Fino a 100 file alla volta. Formati diversi insieme non sono un problema.
Vengono convertiti uno dopo l’altro e scaricati insieme in uno ZIP.
JXL in TXT
Ogni altra coppia sul sito prende un file e scrive lo stesso file in un’altra forma. Questa fa qualcosa di categoricamente diverso : guarda un’immagine e scrive ciò che pensa che l’immagine dica. Non c’è mappatura da un JPEG XL a un file di testo, perché un file di testo non può contenere un’immagine e un’immagine non contiene caratteri — solo forme che sembrano tali.

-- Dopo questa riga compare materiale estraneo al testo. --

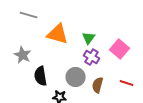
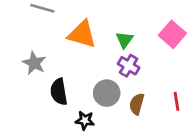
pink square: (120, 49) -> (172, 34), moved
red line: (126, 83) -> (176, 101), turned 64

Questo è il motivo per cui l’output è etichettato come un’ipotesi piuttosto che un risultato. Un convertitore o funziona o solleva un errore ; un riconoscitore restituisce testo che sembra testo che corrisponda o meno alla pagina. Tutto quanto segue riguarda il restringere il divario tra queste due cose, e la singola abitudine più utile è leggere l’output contro l’originale prima di farci affidamento.

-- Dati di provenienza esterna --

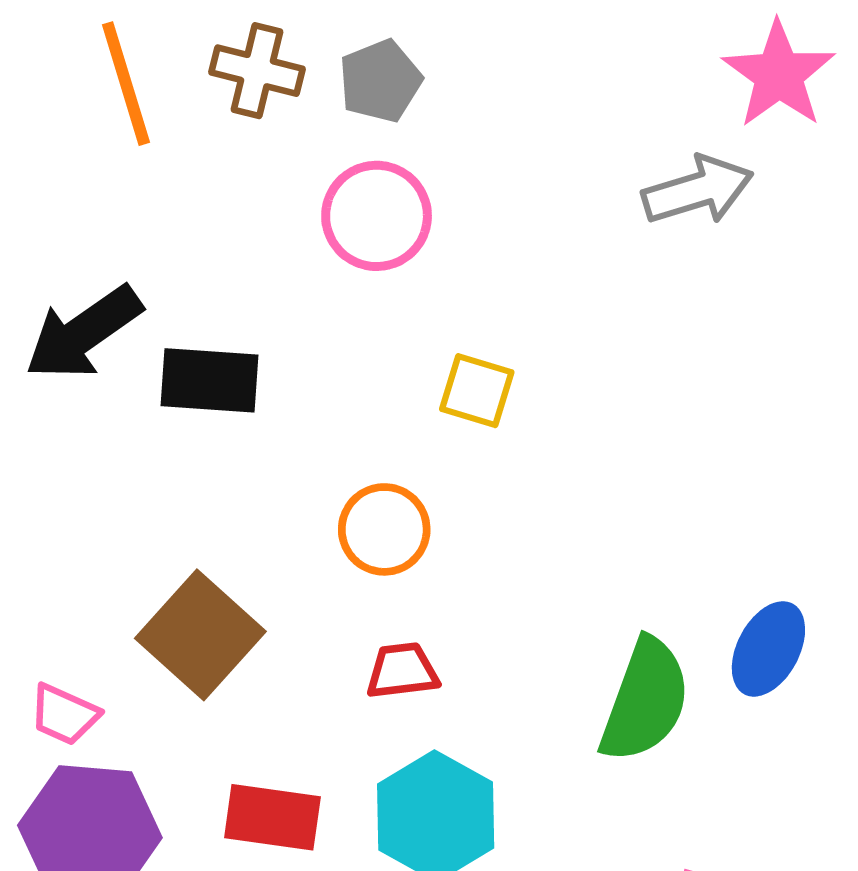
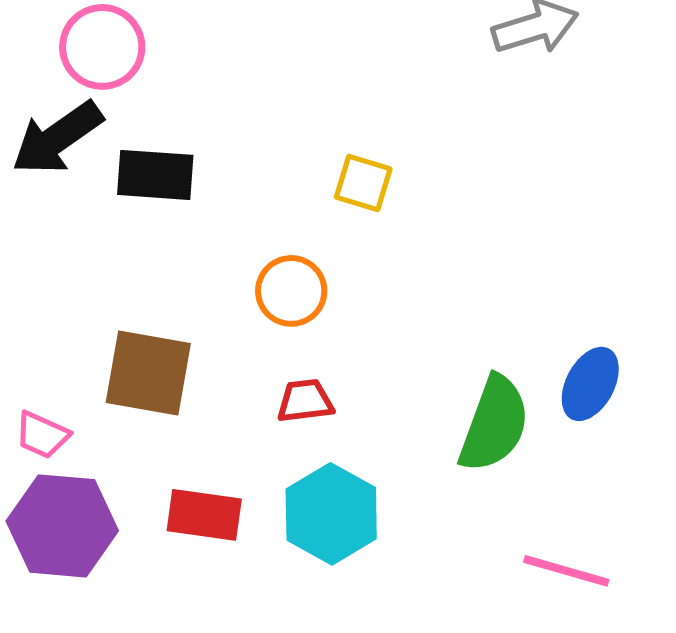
pink circle: (377, 216) -> (102, 47), moved
brown square: (200, 635) -> (148, 373), turned -32

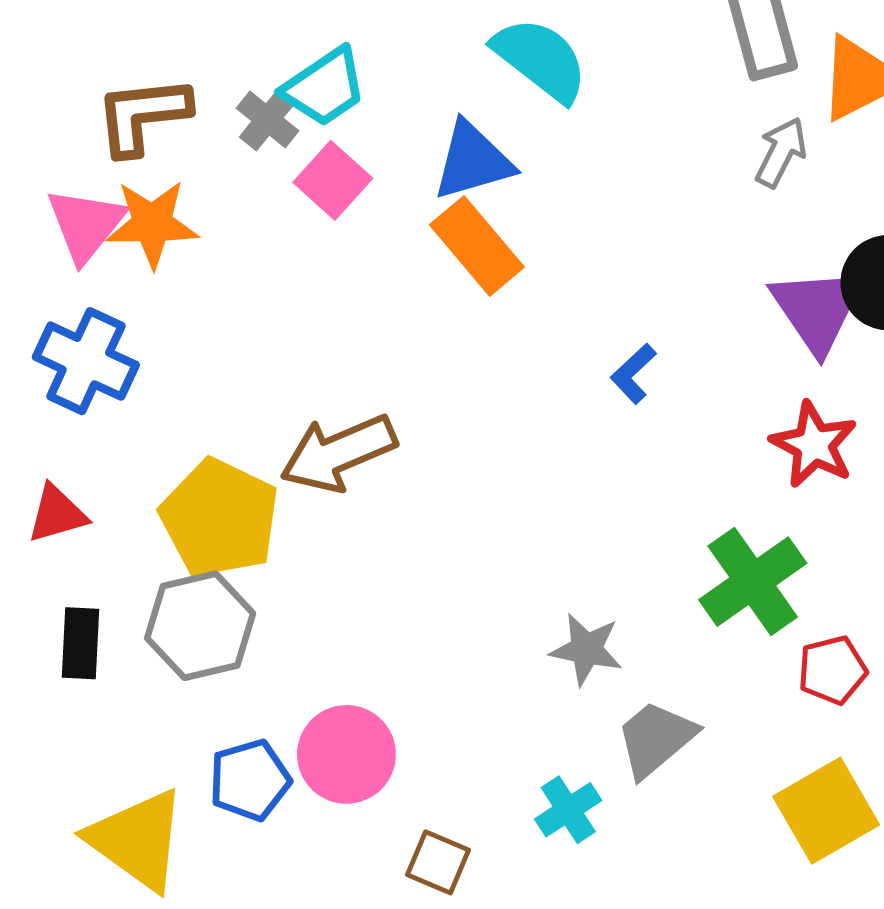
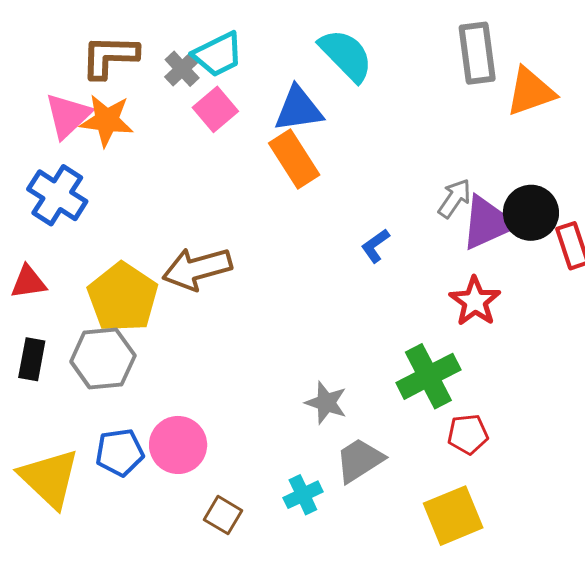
gray arrow: (781, 152) -> (455, 198), moved
purple triangle: (817, 309) -> (487, 223), turned 32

JPEG XL ha perso la battaglia del browser ma non ha perso ovunque, e i posti dove è sopravvissuto sono esattamente i posti dove vivono i documenti. Il registro elenca archiviazione e fotografia come suoi usi, e archiviazione è quello onesto : i progetti di digitalizzazione lo hanno scelto perché fa il lossless bene, contiene alte profondità di bit, e memorizza una pagina scansionata in meno byte di qualsiasi cosa della generazione PNG.

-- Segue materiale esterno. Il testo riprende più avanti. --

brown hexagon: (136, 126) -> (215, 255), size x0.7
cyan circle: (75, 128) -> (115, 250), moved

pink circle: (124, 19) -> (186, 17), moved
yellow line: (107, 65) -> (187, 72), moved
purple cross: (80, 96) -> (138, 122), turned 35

L’altra via comune è Apple. Safari ha supportato JPEG XL dalla versione 17, quindi un file salvato dal web su un Mac o un iPhone può atterrare come .jxl senza che nessuno lo scelga. In entrambi i casi la persona che finisce qui non ha scelto il formato — è stata consegnata una pagina di parole avvolta in un formato immagine, e vuole le parole.
Ogni altro percorso immagine sul sito decodifica prima il file in pixel. Questo non lo fa : il file va al motore di riconoscimento così com’è, perché quel motore ha il proprio caricatore e forzare l’immagine attraverso una canvas appiattirebbe la trasparenza in nero — il che su una scansione di carta bianca è la differenza tra leggibile e illeggibile.
La conseguenza è che il browser non fa parte di questo. Il file viene letto in byte grezzi e passato direttamente al riconoscitore, quindi gli unici decoder che possono agire su di esso sono i sei compilati nel motore di riconoscimento : BMP, JPEG, PNG, PBM, WebP e GIF non animata. JPEG XL non è tra questi, e nessun decoder JPEG XL esiste da nessuna parte nel core WebAssembly che questo sito serve.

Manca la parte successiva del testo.